The project engineer explained the methodology as follows: First, global irradiation data was used to identify Spanish regions which show the very high solar potential necessary for attaining the best possible payback periods of below five years. In a second step, all municipalities where piped natural gas is available were removed from consideration, as the gas is the strongest competition for SHIP (left map below). Third, the authors of the study identified industries suitable for implementing SHIP throughout the above-mentioned municipalities. Examples were food and beverage, textile, agriculture, and pulp and paper. Then, the available space of both roof and closed areas at the factory sites was analysed via Google Maps, which led to 130 companies from southern Spain being shortlisted (map on the right).
The Spanish market for Industrial Solar Heat (SHIP) is still small: Currently, there are only three installations ongoing across the country (see screen shot). Now, the Spanish Solar Concentra platform intends to support market development by identifying 130 potential industrial SHIP clients with no access to the piped natural gas grid, but sufficient space for a solar thermal installation in the south of Spain. Diego Crespo, Project Engineer at the Protermosolar association, the coordinator of Solar Concentra, presented this approach during a webinar on 16 November. The organiser of the webinar, Spanish-based consultancy ATA Insights, has uploaded a recording and his presentation to its website.

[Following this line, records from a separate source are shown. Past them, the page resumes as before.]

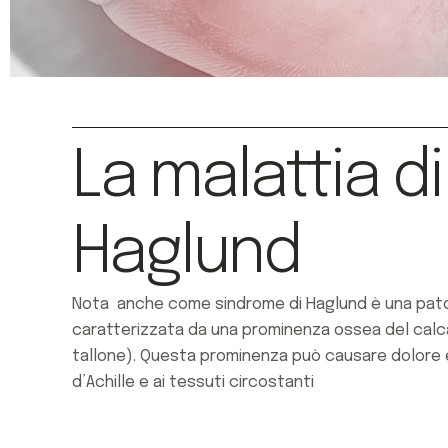
La malattia di
Haglund
Nota anche come sindrome di Haglund è una pato
caratterizzata da una prominenza ossea del calc
tallone). Questa prominenza può causare dolore 
d’Achille e ai tessuti circostanti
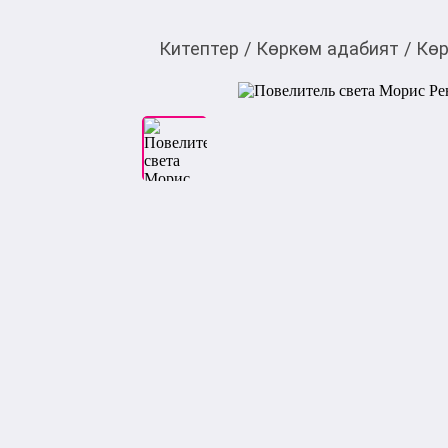
Китептер
/
Көркөм адабият
/
Көр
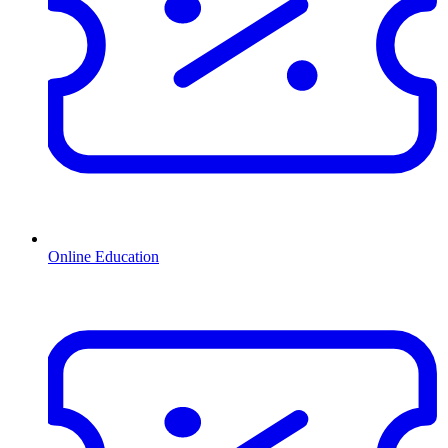
Online Education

“After conducting a study that estimated the solar heat prices of concentrating solar technologies for industrial clients in 2015, we realised that the study did not really generate business,” Crespo explained during the webinar. That was when Solar Concentra decided to try a new approach, going from making observations to putting them into practice.
“We arranged meetings with some of these companies to discuss our approach. And, indeed, we have visited companies that use LPG or diesel and are interested in further information about SHIP,” Crespo said during the webinar. Solar Concentra has so far handed out parts of the potential client list to six SHIP developers using concentrating solar collector solutions. “We only provide the data to technology suppliers that also provide us with feedback in order to monitor how this technology is evolving in Spain,” Crespo said. Companies based in Spain or abroad that are interested in receiving parts of the potential client list to implement SHIP projects can contact him directly (email@example.com).
Solar Concentra was founded in 2010 and has grown to a network of 112 organisations, from R&D centres and SHIP plant suppliers to universities and associations. It is coordinated by the Protermosolar association and receives support from the Spanish Ministry of Economy, Industry and Competitiveness. The network established two working groups. One, Concentrating Solar Technology, focuses on technical developments in power generation. The second, Medium Temperature, aims to foster SHIP deployment.